Functional Consequences of Brain Deterioration
The major theoretical approach reviewed above focuses on age-related changes in brain function and is typically labeled the frontal lobe theory of aging (Buckner, 2004; Raz, 2000; West, 1996). This theoretical approach suggests that the many age-related declines in cognitive functioning are a function of insults to the frontal lobes, both structurally and neurochemically. Functional neuroimaging examines the neural substrates of cognitive decline. The typical finding that corroborates this approach is reduced activation in older as compared to younger adults in prefrontal and medial-temporal areas supporting cognitive functioning, such as memory (Grady, McIntosh, Horwitz, Maisog, Ungerleider et al., 1995; Logan, Sanders, Snyder, Morris, & Buckner, 2002). Interestingly, some studies also have shown a marked increase in prefrontal activity during cognitive tasks, specifically memory, in older adults as compared to younger adults (Cabeza, Anderson, Locantorre, & McIntosh, 2002; Grady, Bernstein, Siegenthaler, & Beig, 2002; Gutchess et al., 2005). However, we will come back to this point later.

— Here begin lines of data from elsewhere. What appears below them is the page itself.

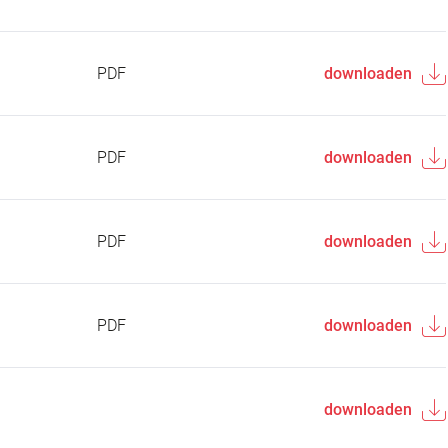
PDF
downloaden
PDF
downloaden
PDF
downloaden
PDF
downloaden
downloaden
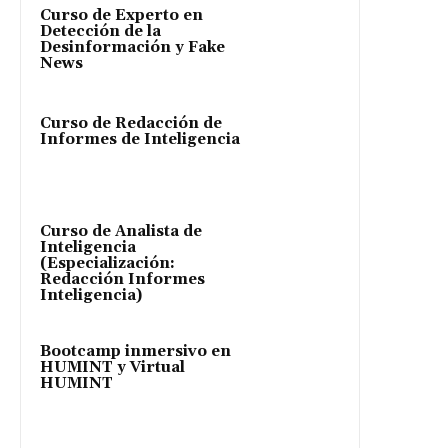
Curso de Experto en
Detección de la
Desinformación y Fake
News
Curso de Redacción de
Informes de Inteligencia
Curso de Analista de
Inteligencia
(Especialización:
Redacción Informes
Inteligencia)
Bootcamp inmersivo en
HUMINT y Virtual
HUMINT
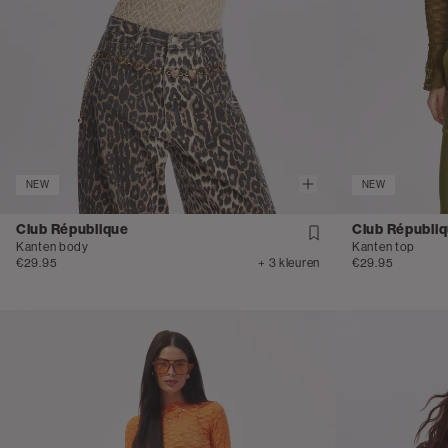
NEW
NEW
Club République
Club Républi
Kanten body
Kanten top
€29.95
+ 3 kleuren
€29.95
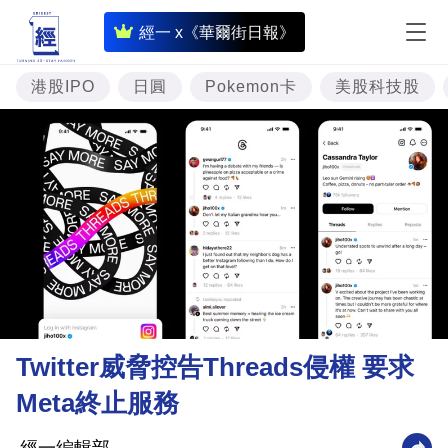
即
經一 x《華爾街日報》
時
財
港股IPO
日圓
Pokemon卡
美股科技股
經
專
題
投
資
樓
市
理
Twitter威脅控告Threads侵權 要求
財
Meta終止服務
商
業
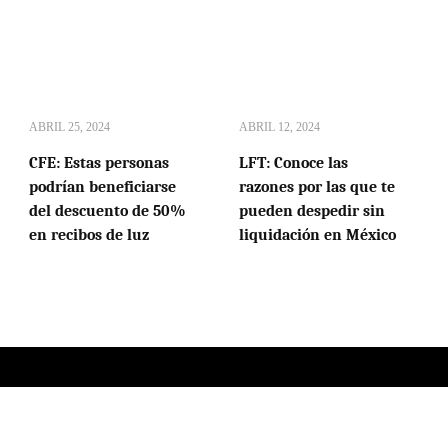
ABRIL 25, 2024
ABRIL 12, 2024
CFE: Estas personas
LFT: Conoce las
podrían beneficiarse
razones por las que te
del descuento de 50%
pueden despedir sin
en recibos de luz
liquidación en México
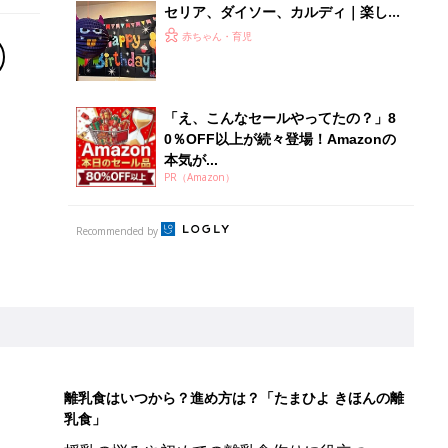
セリア、ダイソー、カルディ｜楽しく
遊びながら知育も⁉現役保育士もおす
赤ちゃん・育児
すめのハロウィンおもちゃ5選
「え、こんなセールやってたの？」8
0％OFF以上が続々登場！Amazonの
本気が...
PR（Amazon）
Recommended by
離乳食はいつから？進め方は？「たまひよ きほんの離
乳食」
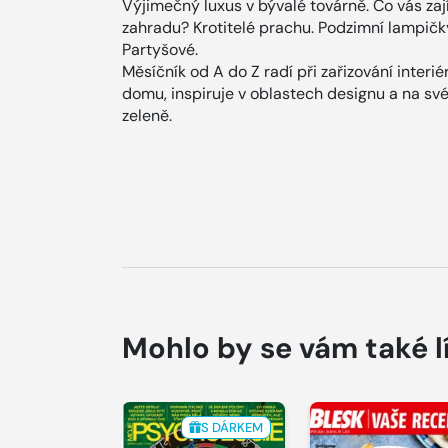
Výjimečný luxus v bývalé továrně. Co vás z
zahradu? Krotitelé prachu. Podzimní lampičk
Partyšové.
Měsíčník od A do Z radí při zařizování interi
domu, inspiruje v oblastech designu a na své 
zeleně.
Mohlo by se vám také l
S DÁRKEM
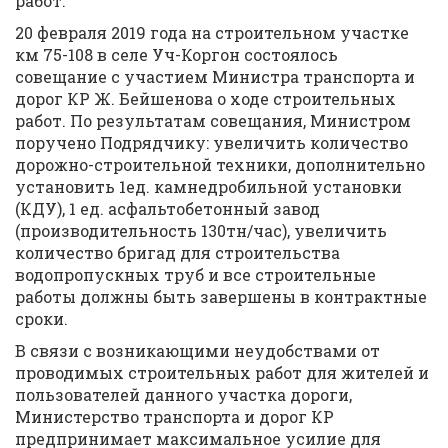
работ.
20 февраля 2019 года на строительном участке
км 75-108 в селе Уч-Коргон состоялось
совещание с участием Министра транспорта и
дорог КР Ж. Бейшенова о ходе строительных
работ. По результатам совещания, Министром
поручено Подрядчику: увеличить количество
дорожно-строительной техники, дополнительно
установить 1ед. камнедробильной установки
(КДУ), 1 ед. асфальтобетонный завод
(производительность 130тн/час), увеличить
количество бригад для строительства
водопропускных труб и все строительные
работы должны быть завершены в контрактные
сроки.
В связи с возникающими неудобствами от
проводимых строительных работ для жителей и
пользователей данного участка дороги,
Министерство транспорта и дорог КР
предпринимает максимальное усилие для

An example of the first finding is a fairly recent study that demonstrated age-related differences in activation of the anterior cingulate cortex during a verbal working memory task (Otsuka, Osaka, Morishita, Kondo, & Osaka,
2006) . As indicated earlier, working memory is linked to executive functioning and involves temporary storage and processing of information which supports higher-order cognitive functioning. In particular, it serves an attentional role by controlling attentional resources for performance on cognitive tasks. The anterior cingulate cortex is affiliated with the prefrontal cortex and is also involved in executive control (Bunge, Klineberg, Jacobsen, & Gabrieli, 2000). The overall finding is that reduced working memory performance is related to decreased activation of the anterior cingulate cortex in older adults as compared to younger adults (Otsuka et al., 2006). Other research further supports this finding, suggesting that reduced brain activation
48 CHAPTER 2 or under-recruitment of the prefrontal cortex occurs during intentional cognitive processing (Buckner, 2004).
Furthermore, Buckner (2004) points out that reduced frontal recruitment in aging is context – dependent. For example, research has demonstrated that older adults show reduced activation or recruitment of the appropriate frontal regions associated with intentional memory. At the same time older adults recruit these regions almost to the same degree as younger adults when support is offered during a memory encoding task (Logan, Sanders, Snyder, Morris, & Buckner, 2002). The researchers have concluded that this may be a matter of decreased flexibility on the part of older adults to produce effective retrieval strategies. However, other studies have shown that younger and older adults display comparable frontal activity or recruitment, for example, when examining memory retrieval (Schacter et al., 1996). As we will see later in this chapter, an increase in frontal recruitment may serve adaptive functioning purposes in older adults.